Best New Cars for Teens

To make the cut to be considered among the best new cars for teens, vehicles must have:

• A Consumer Reports recommendation, meaning that it meets our stringent standards for reliability, safety, and road-test performance.

• Good ratings in IIHS crashworthiness tests: Driver- and passenger-side small overlap front tests, updated side test, and either a Good rating in the original moderate overlap front test or a Good or Acceptable rating in the updated test. (Unlike the used cars, new cars are not rated for roof strength and head restraints because the IIHS discontinued those tests after nearly all vehicles earned good ratings for several years running.)

• Standard automatic emergency braking (AEB) systems.

• Good or Acceptable ratings for pedestrian front crash prevention by the IIHS. 

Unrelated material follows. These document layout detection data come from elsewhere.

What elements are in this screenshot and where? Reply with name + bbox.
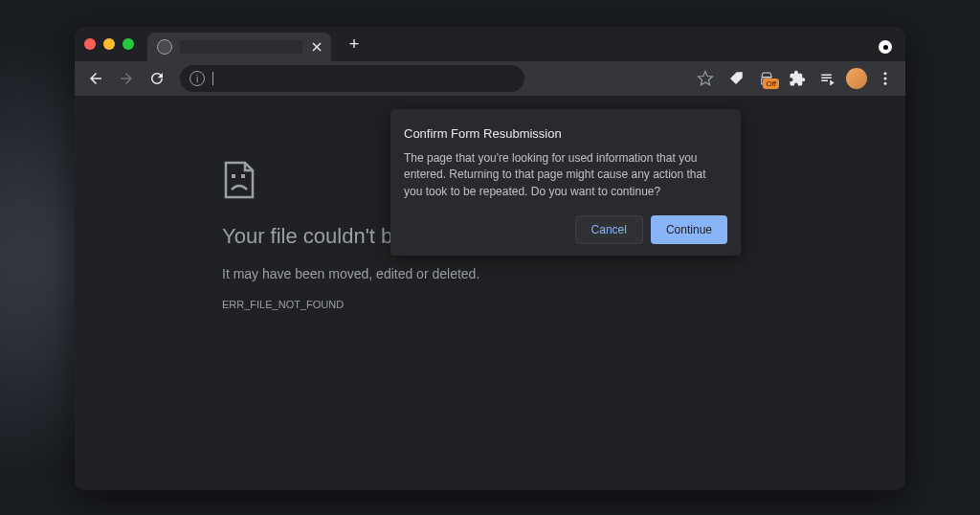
error-code: ERR_FILE_NOT_FOUND	[222, 299, 905, 310]
browser-window: + i Off	[75, 27, 905, 490]
tag-icon	[727, 70, 745, 87]
profile-button[interactable]	[846, 68, 867, 89]
site-info-icon[interactable]: i	[189, 71, 205, 86]
star-icon	[697, 70, 714, 87]
close-window-button[interactable]	[84, 38, 96, 50]
puzzle-icon	[789, 70, 806, 87]
reload-button[interactable]	[144, 65, 170, 92]
arrow-right-icon	[118, 70, 135, 87]
extension-badge: Off	[763, 78, 779, 89]
arrow-left-icon	[87, 70, 104, 87]
kebab-icon	[877, 70, 894, 87]
browser-tab[interactable]	[147, 33, 331, 61]
error-subtitle: It may have been moved, edited or delete…	[222, 266, 905, 281]
playlist-icon	[819, 70, 836, 87]
window-controls	[84, 38, 134, 50]
svg-rect-4	[241, 174, 245, 178]
new-tab-button[interactable]: +	[343, 33, 366, 56]
broken-file-icon	[222, 161, 256, 199]
reading-list-button[interactable]	[815, 66, 840, 91]
svg-point-0	[884, 72, 887, 75]
continue-button[interactable]: Continue	[651, 215, 727, 244]
minimize-window-button[interactable]	[103, 38, 115, 50]
tab-title	[180, 40, 302, 54]
svg-point-2	[884, 82, 887, 85]
maximize-window-button[interactable]	[122, 38, 134, 50]
tab-favicon-icon	[157, 39, 172, 55]
close-icon	[310, 40, 323, 54]
dialog-buttons: Cancel Continue	[404, 215, 727, 244]
svg-rect-3	[232, 174, 235, 178]
tab-strip: +	[75, 27, 905, 61]
confirm-dialog: Confirm Form Resubmission The page that …	[390, 109, 741, 256]
toolbar-right: Off	[693, 66, 898, 91]
text-cursor	[212, 72, 213, 85]
dialog-body: The page that you're looking for used in…	[404, 150, 727, 200]
bookmark-button[interactable]	[693, 66, 718, 91]
extension-button[interactable]: Off	[754, 66, 779, 91]
share-button[interactable]	[724, 66, 748, 91]
toolbar: i Off	[75, 61, 905, 96]
extensions-button[interactable]	[785, 66, 810, 91]
recording-indicator-icon	[879, 40, 892, 54]
reload-icon	[148, 70, 166, 87]
back-button[interactable]	[82, 65, 109, 92]
dialog-title: Confirm Form Resubmission	[404, 126, 727, 141]
address-bar[interactable]: i	[180, 65, 524, 92]
svg-point-1	[884, 78, 887, 80]
menu-button[interactable]	[873, 66, 898, 91]
forward-button[interactable]	[113, 65, 140, 92]
plus-icon: +	[349, 34, 360, 55]
tab-close-button[interactable]	[310, 40, 323, 54]
cancel-button[interactable]: Cancel	[575, 215, 643, 244]
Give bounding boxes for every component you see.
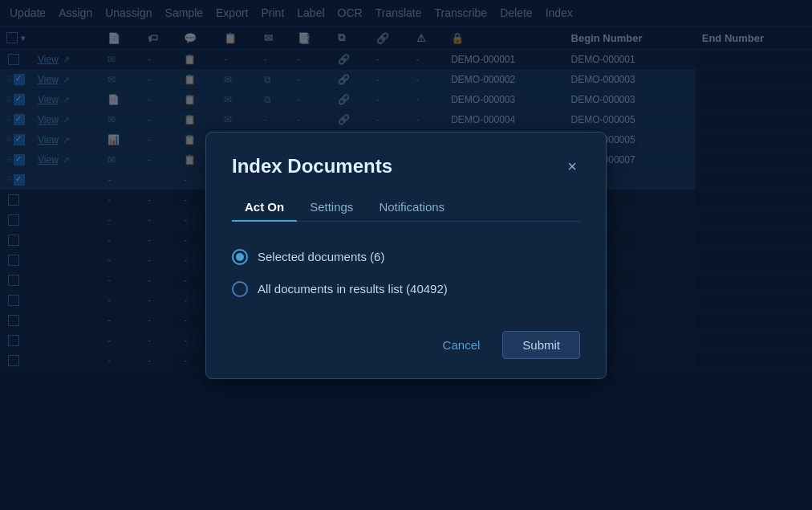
tab-notifications[interactable]: Notifications bbox=[366, 194, 457, 222]
radio-all-docs[interactable] bbox=[232, 281, 248, 297]
option-all-docs[interactable]: All documents in results list (40492) bbox=[232, 273, 580, 305]
option-selected-docs[interactable]: Selected documents (6) bbox=[232, 241, 580, 273]
option-selected-docs-label: Selected documents (6) bbox=[258, 250, 384, 263]
tab-act-on[interactable]: Act On bbox=[232, 194, 297, 222]
cancel-button[interactable]: Cancel bbox=[430, 331, 493, 359]
radio-selected-docs[interactable] bbox=[232, 249, 248, 265]
modal-footer: Cancel Submit bbox=[232, 331, 580, 359]
modal-header: Index Documents × bbox=[232, 155, 580, 177]
index-documents-modal: Index Documents × Act On Settings Notifi… bbox=[205, 132, 607, 379]
tab-settings[interactable]: Settings bbox=[297, 194, 366, 222]
modal-close-button[interactable]: × bbox=[564, 155, 580, 177]
modal-title: Index Documents bbox=[232, 155, 392, 177]
modal-tabs: Act On Settings Notifications bbox=[232, 194, 580, 222]
option-all-docs-label: All documents in results list (40492) bbox=[258, 282, 448, 296]
submit-button[interactable]: Submit bbox=[502, 331, 580, 359]
modal-content: Selected documents (6) All documents in … bbox=[232, 241, 580, 305]
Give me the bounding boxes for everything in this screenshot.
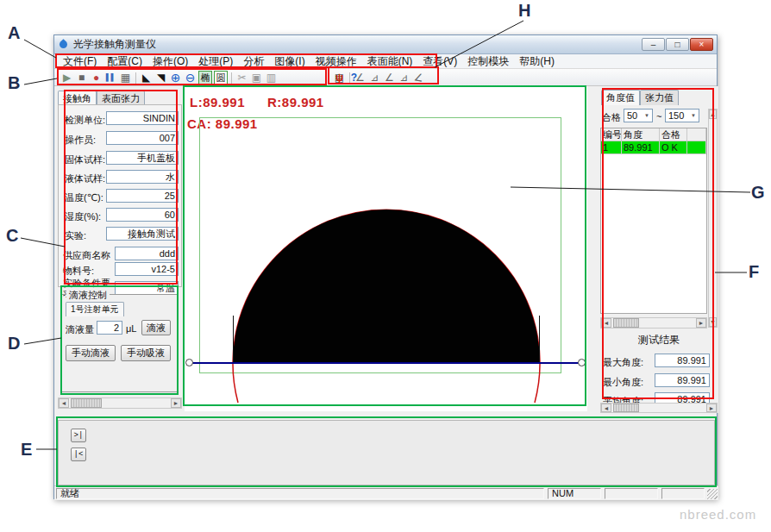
menu-operate[interactable]: 操作(O) — [147, 54, 193, 68]
close-button[interactable]: × — [690, 38, 713, 51]
baseline-handle-right[interactable] — [578, 359, 586, 366]
scroll-left-icon[interactable]: ◄ — [59, 398, 69, 408]
solid-sample-input[interactable]: 手机盖板 — [106, 151, 179, 165]
minimize-button[interactable]: – — [642, 38, 665, 51]
results-panel: 角度值 张力值 合格 50 ▼ ~ 150 ▼ 编号 角度 合格 — [599, 86, 718, 413]
cell-angle: 89.991 — [622, 141, 660, 154]
drip-volume-unit: μL — [126, 323, 136, 334]
camera-icon-1[interactable]: ◣ — [139, 71, 154, 84]
table-row[interactable]: 1 89.991 O K — [601, 141, 706, 154]
statusbar: 就绪 NUM — [54, 485, 718, 500]
max-angle-value[interactable]: 89.991 — [655, 354, 710, 367]
pause-icon[interactable]: ▌▌ — [103, 71, 118, 84]
dropdown-icon[interactable]: ▼ — [691, 110, 696, 122]
annotation-letter-b: B — [8, 73, 20, 93]
log-panel: >| |< — [58, 420, 715, 485]
range-min-select[interactable]: 50 ▼ — [624, 109, 653, 122]
camera-icon-2[interactable]: ◥ — [154, 71, 168, 84]
annotation-letter-g: G — [751, 183, 765, 203]
image-view[interactable]: L:89.991 R:89.991 CA: 89.991 — [185, 86, 587, 411]
scroll-left-icon[interactable]: ◄ — [601, 404, 611, 412]
menu-analyze[interactable]: 分析 — [238, 54, 269, 68]
solid-sample-label: 固体试样: — [65, 153, 105, 166]
zoom-out-icon[interactable]: ⊖ — [183, 71, 197, 84]
menu-config[interactable]: 配置(C) — [102, 54, 147, 68]
menu-view[interactable]: 查看(V) — [417, 54, 462, 68]
manual-hand-icon[interactable]: ψ — [332, 71, 347, 84]
operator-input[interactable]: 007 — [106, 131, 179, 145]
scroll-right-icon[interactable]: ► — [696, 318, 706, 328]
drip-volume-label: 滴液量 — [66, 323, 94, 336]
stop-icon[interactable]: ■ — [74, 71, 89, 84]
dropdown-icon[interactable]: ▼ — [644, 110, 649, 122]
results-hscrollbar[interactable]: ◄ ► — [600, 403, 718, 413]
temperature-input[interactable]: 25 — [106, 189, 179, 203]
baseline[interactable] — [191, 362, 581, 364]
scroll-thumb[interactable] — [613, 318, 639, 328]
maximize-button[interactable]: □ — [666, 38, 689, 51]
menu-control-module[interactable]: 控制模块 — [462, 54, 514, 68]
supplier-label: 供应商名称 — [63, 249, 110, 262]
cut-icon[interactable]: ✂ — [235, 71, 249, 84]
material-no-label: 物料号: — [63, 265, 94, 278]
tab-injection-unit-1[interactable]: 1号注射单元 — [66, 302, 124, 316]
temperature-label: 温度(℃): — [65, 191, 103, 204]
record-icon[interactable]: ● — [89, 71, 103, 84]
drip-volume-input[interactable]: 2 — [97, 321, 122, 335]
col-qualified: 合格 — [660, 128, 687, 141]
manual-suck-button[interactable]: 手动吸液 — [121, 345, 171, 361]
scroll-thumb[interactable] — [71, 398, 102, 408]
toolbar-separator — [135, 72, 136, 84]
liquid-sample-input[interactable]: 水 — [106, 170, 179, 184]
scroll-thumb[interactable] — [613, 404, 639, 412]
table-hscrollbar[interactable]: ◄ ► — [600, 317, 707, 329]
scroll-right-icon[interactable]: ► — [171, 398, 181, 408]
angle-table[interactable]: 编号 角度 合格 1 89.991 O K — [600, 128, 707, 314]
titlebar[interactable]: 光学接触角测量仪 – □ × — [54, 35, 717, 54]
tab-angle-value[interactable]: 角度值 — [601, 90, 640, 105]
menu-surface-energy[interactable]: 表面能(N) — [362, 54, 418, 68]
paste-icon[interactable]: ▥ — [264, 71, 279, 84]
copy-icon[interactable]: ▣ — [249, 71, 264, 84]
scroll-left-icon[interactable]: ◄ — [601, 318, 611, 328]
menu-video[interactable]: 视频操作 — [310, 54, 362, 68]
condition-input[interactable]: 常温 — [115, 281, 179, 295]
drip-button[interactable]: 滴液 — [141, 320, 171, 335]
ellipse-fit-button[interactable]: 椭 — [198, 71, 212, 84]
angle-tool-icon-2[interactable]: ⊾ — [367, 71, 382, 84]
annotation-letter-e: E — [21, 440, 32, 460]
tab-tension-value[interactable]: 张力值 — [640, 90, 679, 105]
experiment-input[interactable]: 接触角测试 — [106, 227, 179, 241]
manual-drip-button[interactable]: 手动滴液 — [66, 345, 116, 361]
angle-tool-icon-4[interactable]: ⊾ — [397, 71, 411, 84]
angle-tool-icon-1[interactable]: ∠ — [353, 71, 367, 84]
material-no-input[interactable]: v12-5 — [115, 262, 179, 276]
table-vscrollbar[interactable]: ▲ ▼ — [708, 109, 718, 328]
step-forward-button[interactable]: >| — [71, 429, 86, 442]
scroll-down-icon[interactable]: ▼ — [709, 317, 717, 327]
resize-grip[interactable] — [707, 489, 718, 499]
menu-image[interactable]: 图像(I) — [269, 54, 310, 68]
supplier-input[interactable]: ddd — [115, 247, 179, 260]
circle-fit-button[interactable]: 圆 — [214, 71, 228, 84]
zoom-in-icon[interactable]: ⊕ — [168, 71, 183, 84]
humidity-input[interactable]: 60 — [106, 208, 179, 222]
play-icon[interactable]: ▶ — [60, 71, 74, 84]
angle-tool-icon-3[interactable]: ∠ — [382, 71, 397, 84]
detection-unit-input[interactable]: SINDIN — [106, 111, 179, 125]
menu-file[interactable]: 文件(F) — [58, 54, 102, 68]
baseline-handle-left[interactable] — [185, 359, 193, 366]
min-angle-value[interactable]: 89.991 — [655, 373, 710, 387]
frame-grid-icon[interactable]: ▦ — [118, 71, 133, 84]
scroll-up-icon[interactable]: ▲ — [709, 110, 717, 119]
menu-help[interactable]: 帮助(H) — [514, 54, 560, 68]
scroll-right-icon[interactable]: ► — [706, 404, 717, 412]
liquid-sample-label: 液体试样: — [65, 172, 105, 185]
left-panel-hscrollbar[interactable]: ◄ ► — [58, 397, 182, 409]
range-max-select[interactable]: 150 ▼ — [665, 109, 699, 122]
toolbar-measure-group: ψ ∠ ⊾ ∠ ⊾ ∠ — [332, 70, 426, 85]
annotation-letter-a: A — [8, 23, 20, 43]
step-back-button[interactable]: |< — [71, 448, 86, 461]
menu-process[interactable]: 处理(P) — [193, 54, 238, 68]
angle-tool-icon-5[interactable]: ∠ — [411, 70, 428, 86]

• Good or Acceptable ratings for headlights by the IIHS. 

• Average or better scores from CR’s emergency handling tests.

• Dry braking distances of less than 140 feet from 60 mph in CR’s brake tests.

• A curb weight over 2,750 pounds because small, light vehicles don’t provide enough protection in multiple-vehicle crashes. Despite their greater mass, large SUVs and pickups don’t make the list because the added mass also means they can be hard to handle and often have long braking distances. Sports cars are also excluded because they can encourage dangerous driving.

• A designation as either a 2024 Top Safety Pick or Top Safety Pick Plus by the IIHS based on the model’s performance in key crash, accident avoidance, and headlight tests.

• A good or better rating by CR for the ease of use for their controls.

• Four or five stars from the National Highway Traffic Safety Administration (if rated).